Cheating in online games isn’t just a handful of shady players running hacks in their mom’s basement anymore. It’s an organized, global industry making millions every year. Researchers from the Universities of Birmingham and Warwick recently dug into the numbers, and what they found is staggering. Roughly 80 cheat-selling websites are pulling in anywhere from $12 million to $73 million annually.

Let that sink in for a moment. That’s the kind of money you’d expect from a successful indie game studio, not from selling aimbots and wallhacks.

Top Video Game Cheat Suppliers in the Market

The biggest name in the business right now is Engine Owning, a site pulling over half a million visits every month. Part of its success comes from pricing. Cheats there can cost less than $14 for a month’s subscription, with some going as low as $10. You don’t have to be a business genius to see why it’s so popular. It’s a low barrier for anyone willing to risk getting banned.

On the other end of the spectrum, you have services like Veteran Cheats, which can charge over $250 for a month. Why so expensive? Because the more a game’s anti-cheat software resists tampering, the more work cheat developers have to put in and they charge accordingly.

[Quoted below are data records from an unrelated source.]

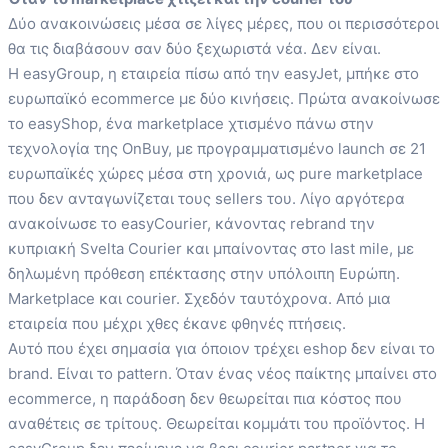
Δύο ανακοινώσεις μέσα σε λίγες μέρες, που οι περισσότεροι
θα τις διαβάσουν σαν δύο ξεχωριστά νέα. Δεν είναι.
Η easyGroup, η εταιρεία πίσω από την easyJet, μπήκε στο
ευρωπαϊκό ecommerce με δύο κινήσεις. Πρώτα ανακοίνωσε
το easyShop, ένα marketplace χτισμένο πάνω στην
τεχνολογία της OnBuy, με προγραμματισμένο launch σε 21
ευρωπαϊκές χώρες μέσα στη χρονιά, ως pure marketplace
που δεν ανταγωνίζεται τους sellers του. Λίγο αργότερα
ανακοίνωσε το easyCourier, κάνοντας rebrand την
κυπριακή Svelta Courier και μπαίνοντας στο last mile, με
δηλωμένη πρόθεση επέκτασης στην υπόλοιπη Ευρώπη.
Marketplace και courier. Σχεδόν ταυτόχρονα. Από μια
εταιρεία που μέχρι χθες έκανε φθηνές πτήσεις.
Αυτό που έχει σημασία για όποιον τρέχει eshop δεν είναι το
brand. Είναι το pattern. Όταν ένας νέος παίκτης μπαίνει στο
ecommerce, η παράδοση δεν θεωρείται πια κόστος που
αναθέτεις σε τρίτους. Θεωρείται κομμάτι του προϊόντος. Η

Even New Games Aren’t Safe (Battlefield 6)

Take Battlefield 6, for example. Its PC open beta launched with a controversial requirement which is Windows Secure Boot. In theory, that’s supposed to make it harder for cheats to load before the game starts. In practice? Cheaters showed up almost immediately. Players were sharing clips of obvious hacks on day one.

EA says they’ve already banned around 330,000 accounts during the beta, catching tens of thousands of offenders daily. So, is it working? Sort of. Secure Boot doesn’t magically make cheaters disappear, but it does make developing and running cheats more expensive and that’s the point.

The Anti-Cheat Dilemma

Next up, Call of Duty: Black Ops 7 will double down by requiring both Secure Boot and TPM 2.0. That’s basically kernel-level access to your PC, letting the anti-cheat software dig deep into your system. Sounds powerful, right? It is but it’s also risky. If something goes wrong, like with the recent CrowdStrike meltdown that bricked systems worldwide, the fallout could be massive.

That’s the balancing act developers face. How do you fight cheaters hard enough without alienating regular players?

Why This Matters to You

If you’ve been headshotted through a wall in Counter-Strike 2 or found yourself losing every fight in Fortnite, you know how much a single cheater can ruin a match. Multiply that by thousands of players, and it’s easy to see why game studios are willing to take risks with aggressive anti-cheat systems.

The reality is, cheating will never completely go away. But if making it more expensive and harder to pull off keeps even some bad actors out of your matches, that’s still a win for everyone else trying to play fair.

Because at the end of the day, games are supposed to be fun, and nothing kills the fun faster than realizing the other guy didn’t beat you… his $200 subscription did.